A lipoma cannot be distinguished from an angiomyolipoma on CT and MRI, as the latter will also display imaging features of macroscopic fat and rarely calcification. Histological differentiation is required [4]. Lack of staining with HMB45, CD31 and CD34 reduces the likelihood of the mass being an angiomyolipoma [9].

Pathological specimen of the fat-containing mass in the first patient displayed lipomatous tissue with focal fibrosis and old haemorrhage. Pathology report noted that there was no evidence of high grade sarcoma. Immunostains for CD31 and CD34 were negative for abnormal vascular proliferation, thereby ruling out angiomyolipoma.

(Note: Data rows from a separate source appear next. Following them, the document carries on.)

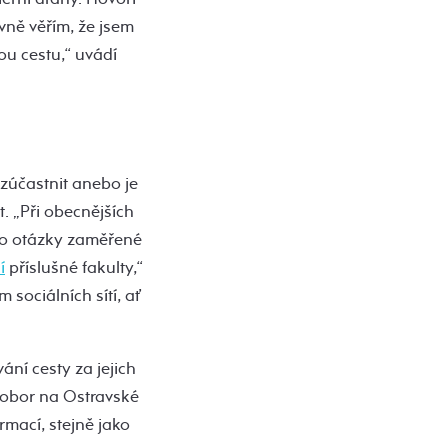
vně věřím, že jsem
u cestu,“ uvádí
 zúčastnit anebo je
. „Při obecnějších
 o otázky zaměřené
í
příslušné fakulty,“
 sociálních sítí, ať
ní cesty za jejich
 obor na Ostravské
rmací, stejně jako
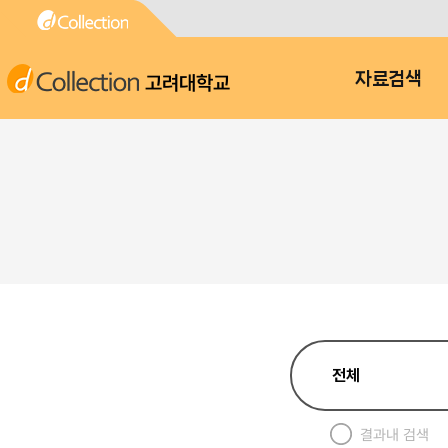
고려대학교
자료검색
결과내 검색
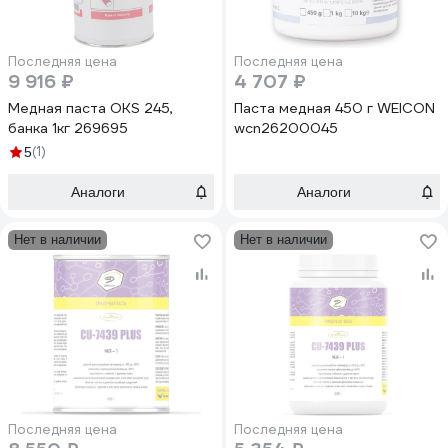
Последняя цена
Последняя цена
9 916 ₽
4 707 ₽
Медная паста OKS 245,
Паста медная 450 г WEICON
банка 1кг 269695
wcn26200045
(1)
5
Аналоги
Аналоги
Нет в наличии
Нет в наличии
Последняя цена
Последняя цена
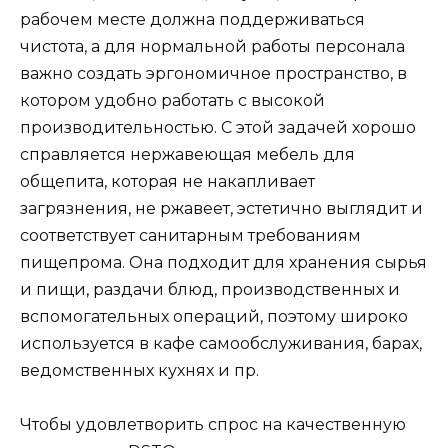
рабочем месте должна поддерживаться
чистота, а для нормальной работы персонала
важно создать эргономичное пространство, в
котором удобно работать с высокой
производительностью. С этой задачей хорошо
справляется нержавеющая мебель для
общепита, которая не накапливает
загрязнения, не ржавеет, эстетично выглядит и
соответствует санитарным требованиям
пищепрома. Она подходит для хранения сырья
и пищи, раздачи блюд, производственных и
вспомогательных операций, поэтому широко
используется в кафе самообслуживания, барах,
ведомственных кухнях и пр.
Чтобы удовлетворить спрос на качественную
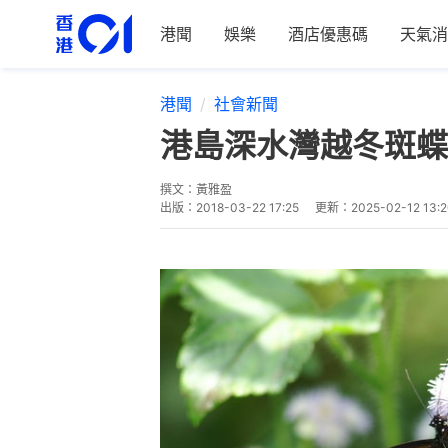
港聞
娛樂
酒店優惠碼
天氣消
港聞
社會新聞
港島深水灣越冬斑蝶
撰文：
黃雅盈
出版：
2018-03-22 17:25
更新：
2025-02-12 13:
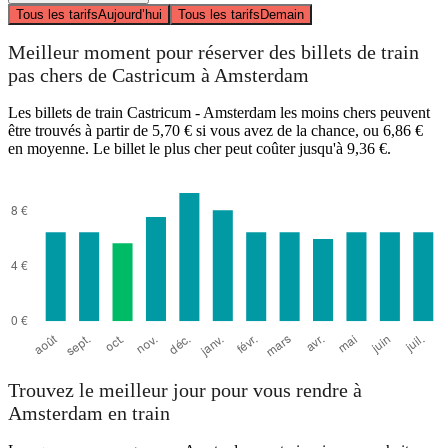
Tous les tarifs
Aujourd’hui
Tous les tarifs
Demain
Meilleur moment pour réserver des billets de train
pas chers de Castricum à Amsterdam
Les billets de train Castricum - Amsterdam les moins chers peuvent
être trouvés à partir de 5,70 € si vous avez de la chance, ou 6,86 €
en moyenne. Le billet le plus cher peut coûter jusqu'à 9,36 €.
Trouvez le meilleur jour pour vous rendre à
Amsterdam en train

Definitive management of a symptomatic lipoma includes surgical resection [10]. There is a postsurgical recurrence rate of less than 5% [10].

6. Conclusion

An omental lipoma is a rare benign tumour. In this case series, we have described 3 patients with omental lipomas, of whom two patients presented with active haemorrhage. Thorough knowledge of anatomy and embryology, as well as previous imaging, can aid diagnosis. Superselective transarterial embolization is safe, minimally invasive, and effective and hence should be offered as the first line treatment approach in the management of bleeding omental lipoma.

Conflicts of Interest

All authors declare that there are no conflicts of interest.